Когда Солженицын предлагал Шаламову вместе работать над «Архипелагом», тот отказался: у него были свои представления о том, как можно писать об этом - только «новой прозой» .

Шаламов принадлежал к тем немногим людям, которые - за всех остальных! - не верят, не принимают возможности прежней, обычной жизни и литературы после Колымы и Освенцима. Ему претил тип «писателя-туриста», который может участвовать в чем-то, но быть при этом во вне, все равно «над» или «в стороне» . «Новая проза отрицает этот принцип туризма… Плутон, поднявшийся из ада, а не Орфей, спускавшийся в ад» («О прозе», 1972).

И самое главное — в этих новых, после Колымы и Освенцима, условиях он, в отличие от Солженицына, исключал для писателя хоть какое мессианство: «Писатели новой прозы не должны ставить себя выше всех, умнее всех, претендовать на роль судьи. Напротив, писатель, автор, рассказчик должен быть ниже всех, меньше всех» . Отсюда и форма — Шаламов писал аскетично — четко, коротко, сухо («Фраза должна быть короткой как пощечина» ), избегая всякой литературщины.

Солженицын любовался: «Ах, доброе русское слово — острог — и крепкое-то какое! и сколочено как!» . Шаламов не уставал повторять: «Ни один человек не становится ни лучше, ни сильнее после лагеря.
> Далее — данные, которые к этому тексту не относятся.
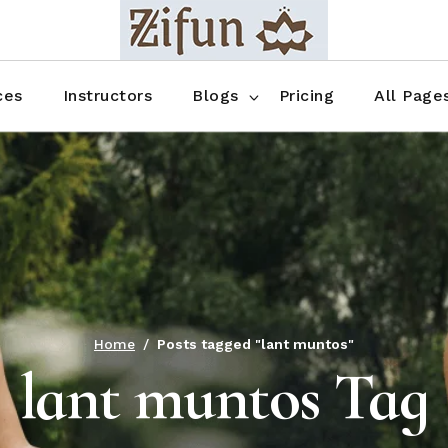
Blog No Sidebar
Blog Right Sidebar
ces
Instructors
Blogs
Pricing
All Page
Blog Left Sidebar
Blog Single
Blog No Sidebar
About Us
Shop List
Blog Right Sidebar
FAQ
Shop Thr
Blog Left Sidebar
Contact
Shop Fou
Blog Single
Shop Pag
Home
Posts tagged "lant muntos"
lant muntos Tag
Лагерь - отрицательный опыт, отрицательная школа, растление для всех - для начальников и заключенных, конвоиров и зрителей, прохожих и читателей беллетристики» .

В «Архипелаге ГУЛАГе» Солженицын вступает с Шаламовым в открытый спор: «Шаламов говорит: духовно обеднены все, кто сидел в лагерях. А я как вспомню или как встречу бывшего зэка - так личность»; «И как интереснеют люди в тюрьме! Знаю людей уныло скучных с тех пор, как их выпустили на волю - но в тюрьме оторваться было нельзя от бесед с ними» .

Солженицын уверен: «Никакой лагерь не может растлить тех, у кого есть устоявшееся ядро, а не та жалкая идеология «человек создан для счастья», выбиваемая первым ударом нарядчикова дрына» . «Человеку, созданному для счастья» досталось, вероятно, потому, что Солженицын приписал эту максиму ненавидимому им Горькому (тогда как она из Короленко).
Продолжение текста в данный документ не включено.